Action item:
The expected output is the exact lines from the one containing "This guide explains" through the end of the data, inclusive, and nothing else.

Supplied records:

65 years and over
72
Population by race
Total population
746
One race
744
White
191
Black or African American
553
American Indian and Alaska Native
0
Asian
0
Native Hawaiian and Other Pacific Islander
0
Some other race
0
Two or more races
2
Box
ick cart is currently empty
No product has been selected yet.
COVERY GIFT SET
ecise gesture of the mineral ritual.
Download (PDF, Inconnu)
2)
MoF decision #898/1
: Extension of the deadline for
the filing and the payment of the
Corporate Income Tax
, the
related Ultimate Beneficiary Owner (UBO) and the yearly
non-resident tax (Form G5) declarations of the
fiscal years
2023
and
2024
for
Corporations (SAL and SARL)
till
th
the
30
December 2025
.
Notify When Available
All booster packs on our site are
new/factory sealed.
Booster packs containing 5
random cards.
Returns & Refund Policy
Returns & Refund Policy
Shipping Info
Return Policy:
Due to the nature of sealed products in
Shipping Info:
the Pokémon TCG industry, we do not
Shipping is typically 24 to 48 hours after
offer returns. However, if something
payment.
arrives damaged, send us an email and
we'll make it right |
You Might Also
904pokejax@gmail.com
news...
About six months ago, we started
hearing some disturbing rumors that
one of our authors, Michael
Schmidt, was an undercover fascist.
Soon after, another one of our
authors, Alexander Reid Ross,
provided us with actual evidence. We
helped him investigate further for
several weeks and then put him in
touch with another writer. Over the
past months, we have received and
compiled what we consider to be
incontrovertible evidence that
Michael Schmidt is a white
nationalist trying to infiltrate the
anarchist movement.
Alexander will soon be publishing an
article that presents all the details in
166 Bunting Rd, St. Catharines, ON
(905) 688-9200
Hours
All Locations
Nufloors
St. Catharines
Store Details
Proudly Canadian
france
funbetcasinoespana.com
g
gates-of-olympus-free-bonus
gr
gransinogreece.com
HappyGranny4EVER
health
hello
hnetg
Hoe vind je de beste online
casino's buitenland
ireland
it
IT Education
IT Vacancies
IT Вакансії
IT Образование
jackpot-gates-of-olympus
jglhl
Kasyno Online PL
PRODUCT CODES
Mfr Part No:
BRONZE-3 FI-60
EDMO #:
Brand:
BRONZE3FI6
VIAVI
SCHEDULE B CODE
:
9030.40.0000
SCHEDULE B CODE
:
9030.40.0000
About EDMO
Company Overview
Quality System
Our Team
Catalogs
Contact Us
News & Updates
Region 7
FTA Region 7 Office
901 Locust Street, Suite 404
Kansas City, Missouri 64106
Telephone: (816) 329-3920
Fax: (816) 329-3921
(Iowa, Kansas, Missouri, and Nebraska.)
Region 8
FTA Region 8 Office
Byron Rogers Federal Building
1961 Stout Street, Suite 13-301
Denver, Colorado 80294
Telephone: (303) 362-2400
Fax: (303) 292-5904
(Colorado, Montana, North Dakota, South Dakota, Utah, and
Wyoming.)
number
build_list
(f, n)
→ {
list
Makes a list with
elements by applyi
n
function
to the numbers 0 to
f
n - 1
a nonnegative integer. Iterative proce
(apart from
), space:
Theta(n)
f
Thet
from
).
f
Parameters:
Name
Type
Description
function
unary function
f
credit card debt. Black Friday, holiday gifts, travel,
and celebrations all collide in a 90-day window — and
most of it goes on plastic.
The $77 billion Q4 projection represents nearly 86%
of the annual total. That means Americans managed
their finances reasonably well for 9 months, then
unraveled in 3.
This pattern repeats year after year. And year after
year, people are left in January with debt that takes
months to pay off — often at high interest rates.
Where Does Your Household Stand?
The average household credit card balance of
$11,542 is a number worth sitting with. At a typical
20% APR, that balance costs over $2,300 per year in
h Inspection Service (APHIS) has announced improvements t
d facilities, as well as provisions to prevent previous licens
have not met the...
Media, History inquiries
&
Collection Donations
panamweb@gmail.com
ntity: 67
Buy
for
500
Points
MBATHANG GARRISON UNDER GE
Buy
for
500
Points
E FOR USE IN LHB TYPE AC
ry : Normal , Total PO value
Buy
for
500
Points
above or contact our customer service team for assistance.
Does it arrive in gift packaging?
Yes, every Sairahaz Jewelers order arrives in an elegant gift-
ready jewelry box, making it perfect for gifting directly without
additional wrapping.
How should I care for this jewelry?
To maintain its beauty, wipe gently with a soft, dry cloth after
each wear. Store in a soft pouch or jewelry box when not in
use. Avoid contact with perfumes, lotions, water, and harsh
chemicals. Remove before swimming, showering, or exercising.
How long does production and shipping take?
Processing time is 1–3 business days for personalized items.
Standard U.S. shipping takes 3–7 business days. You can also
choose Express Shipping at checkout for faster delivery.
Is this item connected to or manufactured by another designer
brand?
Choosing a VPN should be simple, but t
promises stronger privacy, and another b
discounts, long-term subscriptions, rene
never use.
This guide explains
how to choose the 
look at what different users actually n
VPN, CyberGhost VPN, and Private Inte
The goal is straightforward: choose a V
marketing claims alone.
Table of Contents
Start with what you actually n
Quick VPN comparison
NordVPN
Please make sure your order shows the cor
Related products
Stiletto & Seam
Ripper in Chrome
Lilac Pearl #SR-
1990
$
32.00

Written answer:
This guide explains
how to choose the 
look at what different users actually n
VPN, CyberGhost VPN, and Private Inte
The goal is straightforward: choose a V
marketing claims alone.
Table of Contents
Start with what you actually n
Quick VPN comparison
NordVPN
Please make sure your order shows the cor
Related products
Stiletto & Seam
Ripper in Chrome
Lilac Pearl #SR-
1990
$
32.00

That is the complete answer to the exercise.